How Will Bacteria Affect Michigan’s Lakes This Summer
Anyone who has ever seen one of Michigan's Great Lakes will tell you they are beautiful.
Between the beautiful sand, lakeside dunes, countless lighthouses, the passing clouds changing the color of the water right before your eyes, and sunshine forming thousands of sparkling reflective diamonds across the water's surface, it's one of those experiences that can't truly be put into words. It must be experienced in person.
Are All Fresh Water Lakes Safe to Swim In?
Even though the view from the water's surface can be beautifully hypnotic, this does not always mean the water is safe for swimming.
The Great Lakes region became a hub of industry thanks to the easy transport of goods and raw materials the lakes and rivers provided.
But, according to Alliance for the Great Lakes, by the 1960s these waters became full of toxic waste. Over time, this settled right into the sediment. The toxins came from the waste of steel mills, factories, paper mills, coal plants, and various other industries.

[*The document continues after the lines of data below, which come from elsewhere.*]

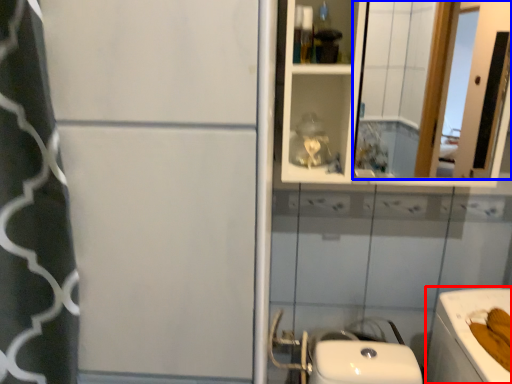 Question: Among these objects, which one is farthest to the camera, bath (highlighted by a red box) or mirror (highlighted by a blue box)?

Choices:
 (A) bath
 (B) mirror

Answer: (B) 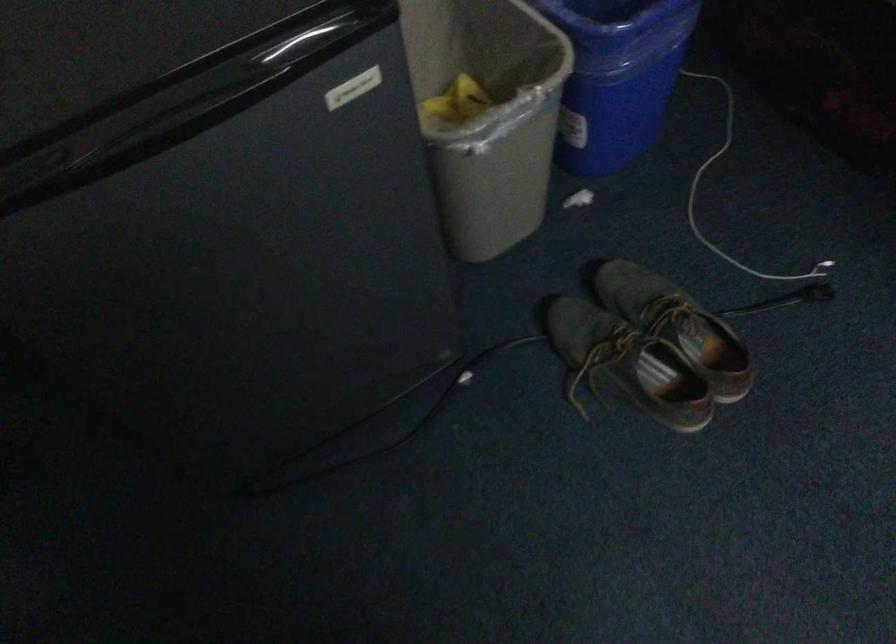 Find where to lift the gray shoe. Please return your answer as a coordinate pair (x, y).

(662, 323) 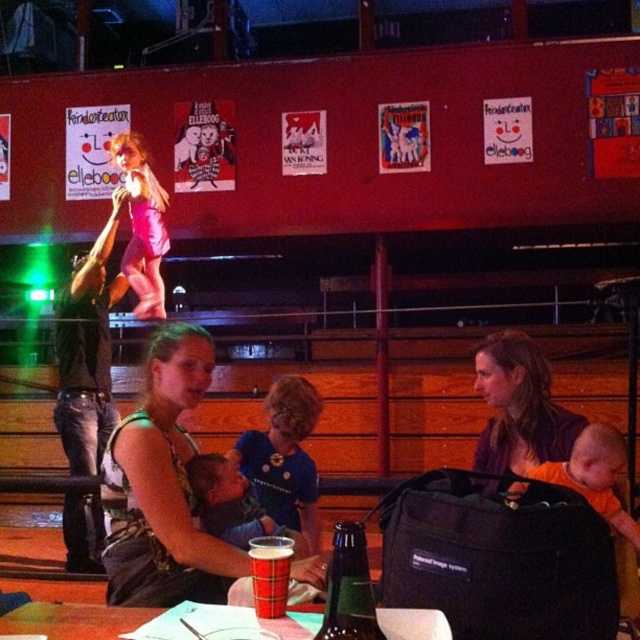 You are organizing a community event and need to place a new sign on the table. The sign requires 10 cm of space to the right of the camouflage fabric baby carrier at center. Is there enough space available on the table for this sign?

The camouflage fabric baby carrier at center is located at point (163, 486). However, without knowing the dimensions of the table or the space to the right of the carrier, it is impossible to determine if there is enough space for the 10 cm sign requirement.

You are organizing a baby care workshop and have a table with a camouflage fabric baby carrier at center and a green glass bottle at center. You need to place a new item between them that requires more space than the narrower of the two. Which item should you compare the width to ensure the new item fits?

You should compare the width to the green glass bottle at center because the camouflage fabric baby carrier at center might be wider than the green glass bottle at center, so the narrower item is the green glass bottle at center.

You are organizing a small event and need to place a decorative item at position point 0.920, 0.545. Is the green glass bottle at center already occupying that location?

Yes, the green glass bottle at center is located at point (x=348, y=588), so it is already occupying that location. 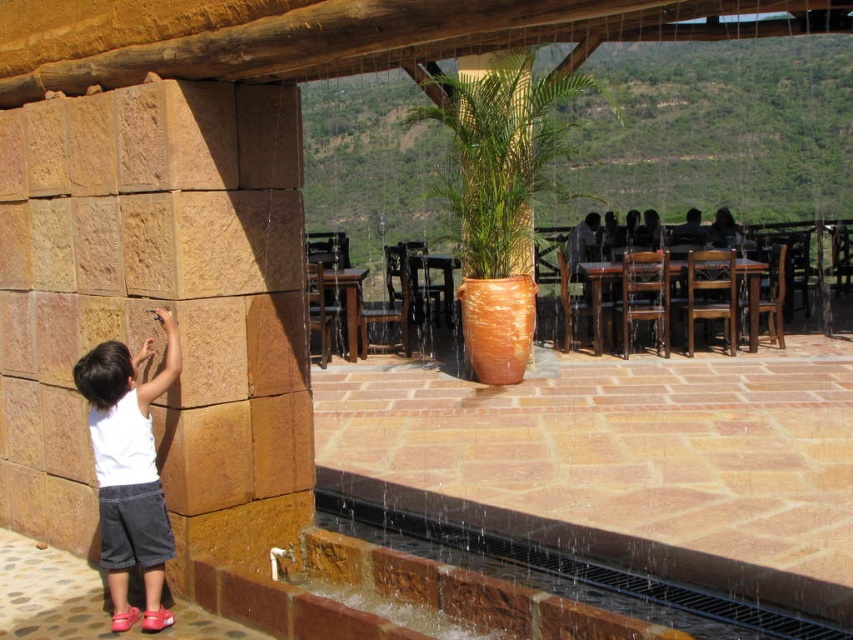 Question: Which object is positioned closest to the white cotton shirt at left?

Choices:
 (A) terracotta clay pot at center
 (B) brown stone wall at left

Answer: (B)

Question: Is brown stone wall at left positioned in front of terracotta clay pot at center?

Choices:
 (A) no
 (B) yes

Answer: (B)

Question: Which of the following is the closest to the observer?

Choices:
 (A) (253, 534)
 (B) (467, 72)

Answer: (A)

Question: Where is white cotton shirt at left located in relation to terracotta clay pot at center in the image?

Choices:
 (A) left
 (B) right

Answer: (A)

Question: Which object is positioned closest to the brown stone wall at left?

Choices:
 (A) terracotta clay pot at center
 (B) white cotton shirt at left

Answer: (B)

Question: Can you confirm if brown stone wall at left is positioned above white cotton shirt at left?

Choices:
 (A) no
 (B) yes

Answer: (B) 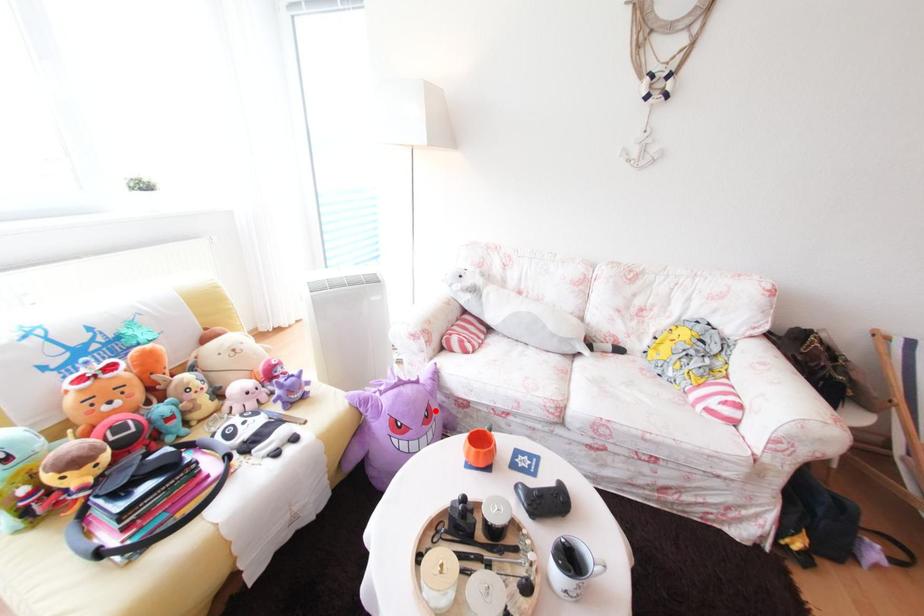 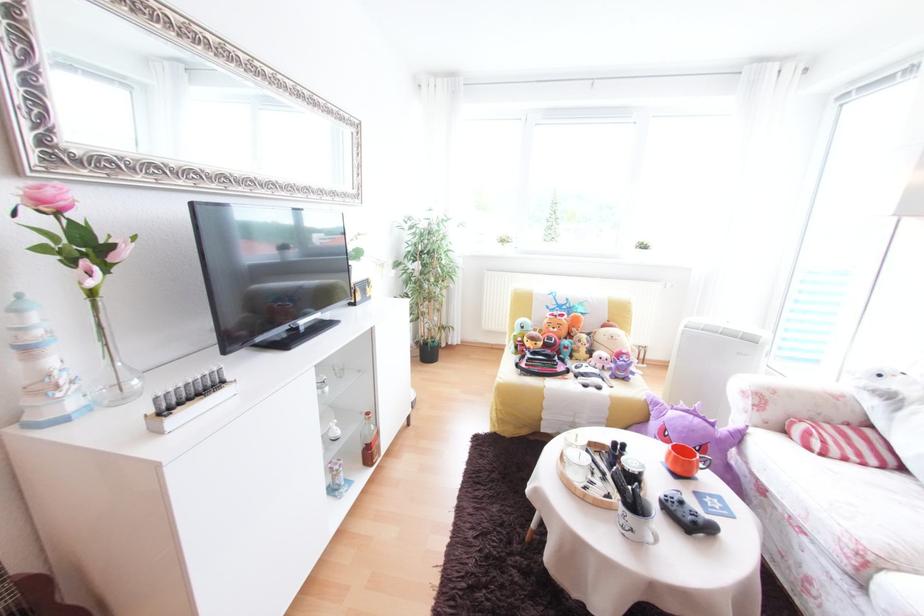 Question: I am providing you with two images of the same scene from different viewpoints. A red point is marked on the first image. Can you still see the location of the red point in image 2?

Choices:
 (A) Yes
 (B) No

Answer: (A) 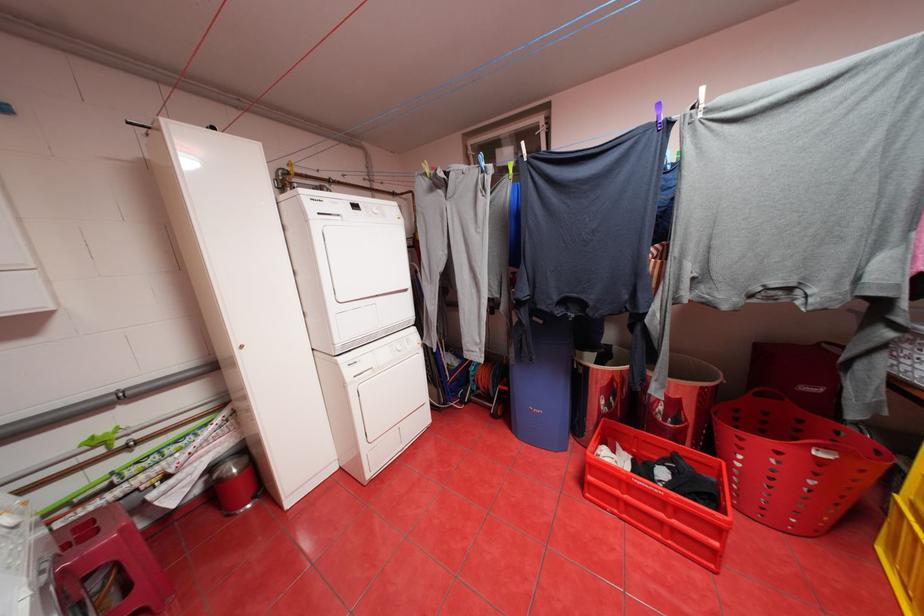 Find where to pinch the purple clothespin. Please return your answer as a coordinate pair (x, y).

(659, 114) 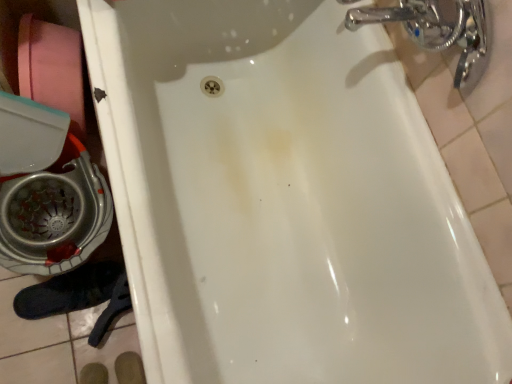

How Are the Waters Affected by These Hidden Dangers?
There are a few ways that contaminants can end up in areas in which they're unwanted, according to the University of Nebraska-Lincoln Institute of Agriculture and Natural Resources.
- Ground runoff from the rain can pick up E.coli and carry it to bodies of water.
- If a lot of birds are present in an area on the water, their excrement can contribute both bacteria and pathogens to the water.
- They did find a correlation between a high number of people at beaches and high bacteria counts in the water. Makes sense if you think about it.
Are There Any Michigan Waters Currently Unsafe to Swim?
EGLE Beach Guard currently has one 'Contamination Advisory' in effect and it's for Houghton Lake's Lakeview Waterfront Park in Roscommon County. This advisory was issued by the Central Michigan District Health Department on 5/25/2023.
To put this in perspective, though, a report by Environment America Research & Policy Center found that about 60 percent of more than 3,000 Great Lake beaches were potentially unsafe for swimming on at least one day in 2020.
So, before you take the plunge into any body of water, do your research! Just because it looks safe, doesn't always mean it is.